Assignment: Give back the lines below exactly, but do not include any pictures.

Exercise data:
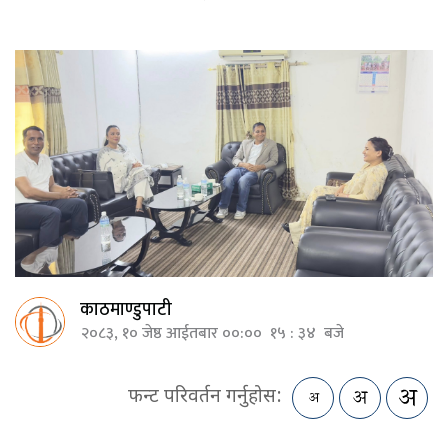
काठमाण्डुपाटी
२०८३, १० जेष्ठ आईतबार ००:०० १५ : ३४ बजे
फन्ट परिवर्तन गर्नुहोस:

Response for this exercise:
काठमाण्डुपाटी
२०८३, १० जेष्ठ आईतबार ००:०० १५ : ३४ बजे
फन्ट परिवर्तन गर्नुहोस:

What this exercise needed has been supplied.